● **Assignment**
Every entry that follows should be written out again exactly.

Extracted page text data
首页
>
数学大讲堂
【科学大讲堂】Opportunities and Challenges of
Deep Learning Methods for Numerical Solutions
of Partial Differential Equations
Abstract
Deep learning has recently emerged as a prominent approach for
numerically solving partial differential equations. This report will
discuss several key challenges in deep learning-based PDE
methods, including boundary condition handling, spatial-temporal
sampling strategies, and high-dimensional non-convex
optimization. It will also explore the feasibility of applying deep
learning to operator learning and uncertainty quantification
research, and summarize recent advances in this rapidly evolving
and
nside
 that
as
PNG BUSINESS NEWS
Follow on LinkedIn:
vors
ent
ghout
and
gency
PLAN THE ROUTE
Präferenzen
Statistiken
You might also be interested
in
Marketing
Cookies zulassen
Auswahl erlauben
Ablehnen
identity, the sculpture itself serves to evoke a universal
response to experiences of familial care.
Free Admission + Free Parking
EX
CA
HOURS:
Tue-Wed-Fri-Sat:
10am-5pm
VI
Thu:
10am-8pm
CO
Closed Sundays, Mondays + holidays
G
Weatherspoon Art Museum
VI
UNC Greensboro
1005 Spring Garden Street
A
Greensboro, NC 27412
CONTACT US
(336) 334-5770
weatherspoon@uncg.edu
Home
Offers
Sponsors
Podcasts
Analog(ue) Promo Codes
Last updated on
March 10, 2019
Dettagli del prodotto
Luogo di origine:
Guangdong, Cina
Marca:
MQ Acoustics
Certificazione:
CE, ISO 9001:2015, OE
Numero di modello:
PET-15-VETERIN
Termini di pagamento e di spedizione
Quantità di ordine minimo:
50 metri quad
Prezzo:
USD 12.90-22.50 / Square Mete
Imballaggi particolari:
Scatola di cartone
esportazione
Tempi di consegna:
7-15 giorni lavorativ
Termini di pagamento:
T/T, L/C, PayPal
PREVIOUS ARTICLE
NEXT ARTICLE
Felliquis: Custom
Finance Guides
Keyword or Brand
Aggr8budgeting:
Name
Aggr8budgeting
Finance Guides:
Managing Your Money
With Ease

● **Solution**
首页
>
数学大讲堂
【科学大讲堂】Opportunities and Challenges of
Deep Learning Methods for Numerical Solutions
of Partial Differential Equations
Abstract
Deep learning has recently emerged as a prominent approach for
numerically solving partial differential equations. This report will
discuss several key challenges in deep learning-based PDE
methods, including boundary condition handling, spatial-temporal
sampling strategies, and high-dimensional non-convex
optimization. It will also explore the feasibility of applying deep
learning to operator learning and uncertainty quantification
research, and summarize recent advances in this rapidly evolving
and
nside
 that
as
PNG BUSINESS NEWS
Follow on LinkedIn:
vors
ent
ghout
and
gency
PLAN THE ROUTE
Präferenzen
Statistiken
You might also be interested
in
Marketing
Cookies zulassen
Auswahl erlauben
Ablehnen
identity, the sculpture itself serves to evoke a universal
response to experiences of familial care.
Free Admission + Free Parking
EX
CA
HOURS:
Tue-Wed-Fri-Sat:
10am-5pm
VI
Thu:
10am-8pm
CO
Closed Sundays, Mondays + holidays
G
Weatherspoon Art Museum
VI
UNC Greensboro
1005 Spring Garden Street
A
Greensboro, NC 27412
CONTACT US
(336) 334-5770
weatherspoon@uncg.edu
Home
Offers
Sponsors
Podcasts
Analog(ue) Promo Codes
Last updated on
March 10, 2019
Dettagli del prodotto
Luogo di origine:
Guangdong, Cina
Marca:
MQ Acoustics
Certificazione:
CE, ISO 9001:2015, OE
Numero di modello:
PET-15-VETERIN
Termini di pagamento e di spedizione
Quantità di ordine minimo:
50 metri quad
Prezzo:
USD 12.90-22.50 / Square Mete
Imballaggi particolari:
Scatola di cartone
esportazione
Tempi di consegna:
7-15 giorni lavorativ
Termini di pagamento:
T/T, L/C, PayPal
PREVIOUS ARTICLE
NEXT ARTICLE
Felliquis: Custom
Finance Guides
Keyword or Brand
Aggr8budgeting:
Name
Aggr8budgeting
Finance Guides:
Managing Your Money
With Ease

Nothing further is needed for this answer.